It is very unlikely that you will go through your entire career without being fired at least once or twice. When this happens, you will run into the problem of answering questions about your termination when going on job interviews. But, don’t sweat it! Read on for some expert advice on how to explain you were fired, in a tactful way.
Provide a Brief Answer
One of the first things you need to do is stay brief in your answer. Some people see this negative question as a reason to provide the interviewer with a monologue that lasts five minutes. You need to prepare your answer ahead of time and practice it so you stay as brief as possible during the interview. Get right to the point with the answer so you do not begin talking negatively about your previous employer.
Be Honest in Your Answer
When you are asked about being fired, you need to be honest with the interviewer. You should not try to spin termination as being laid-off or that it was a mutual split. This will only make matters worse for you during the interview. Even though you should be honest with the interviewer, you do not need to provide him or her with every single detail of why you were fired either. This could only turn into an ugly situation for you as a candidate.
Refrain from Speaking Negatively About Your Former Employer
Another important tip here when explaining you were fired is to refrain from speaking negatively about your former employer. Interviewers will ask about being fired in order to find out why the termination occurred and how you react to your former employer. An interviewer will want to see how you handle the situation when talking about them. It will make the difference between being offered a position with the company and not receiving a second interview.

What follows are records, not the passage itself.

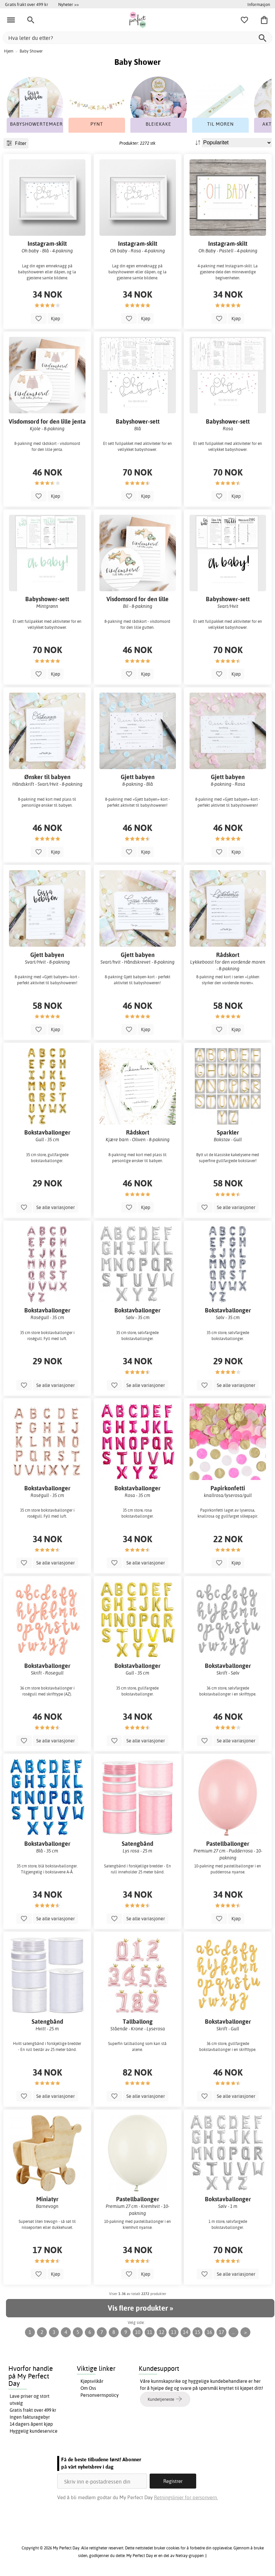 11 (149, 2332)
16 (209, 2332)
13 (173, 2332)
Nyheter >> (68, 4)
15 (197, 2332)
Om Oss (88, 2388)
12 (161, 2332)
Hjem (8, 51)
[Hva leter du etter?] (137, 38)
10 (137, 2332)
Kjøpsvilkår (91, 2381)
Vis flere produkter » (140, 2308)
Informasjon (258, 4)
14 (185, 2332)
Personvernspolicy (99, 2395)
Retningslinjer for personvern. (186, 2497)
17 (221, 2332)
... (233, 2332) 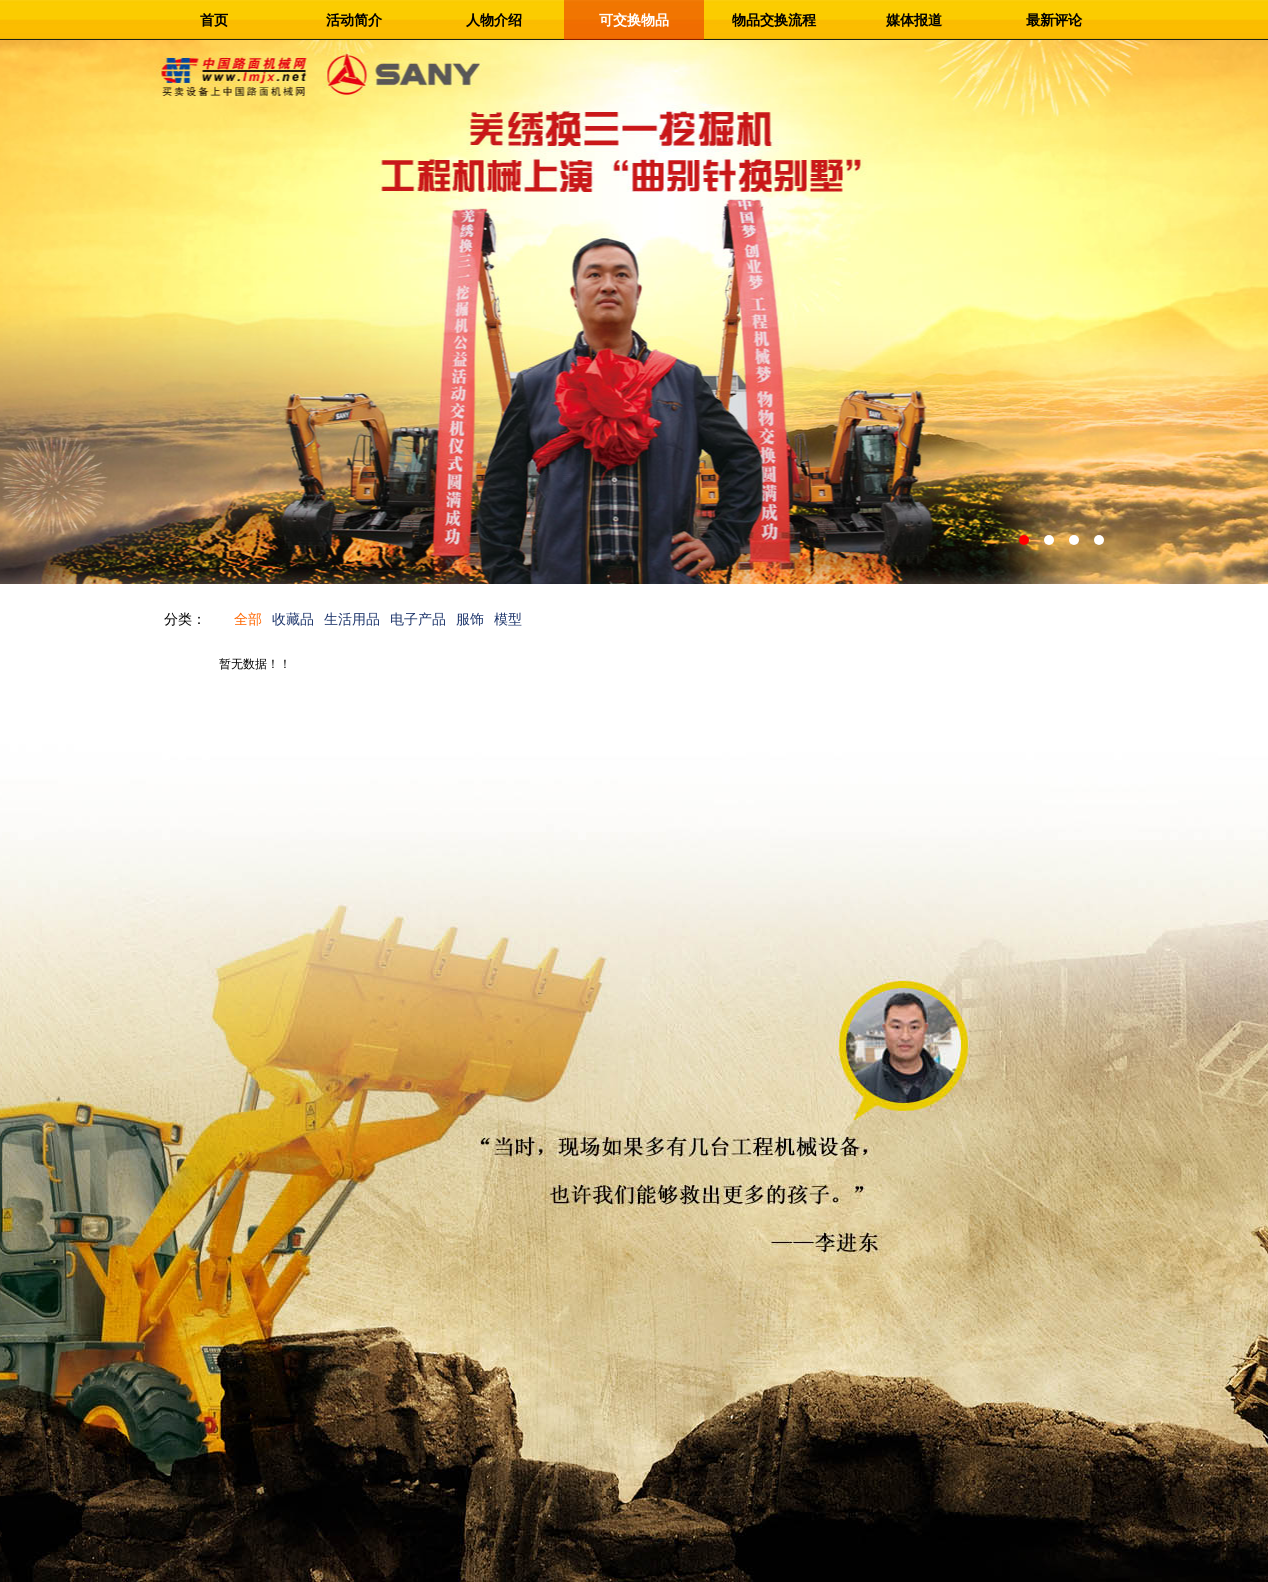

When answering the question about being fired, you need to refrain from sounding bitter. Employers do not want to hire bitter employees, which is why you need to refrain from using language that makes you sound like a sore loser.
Do Not Blame Anyone
You were fired for a reason. This means that you cannot blame anyone else for losing your job but yourself. Since you should not talk poorly about your former employer, you also need to refrain from bad mouthing any former supervisors or co-workers at the same time.
Explain What You Have Learned
The next thing you can do when answering a question about being fired is to explain what you have learned from the situation. Part of your answer, which should still be brief, is to explain what you learned from being fired and how you can apply it to your next job.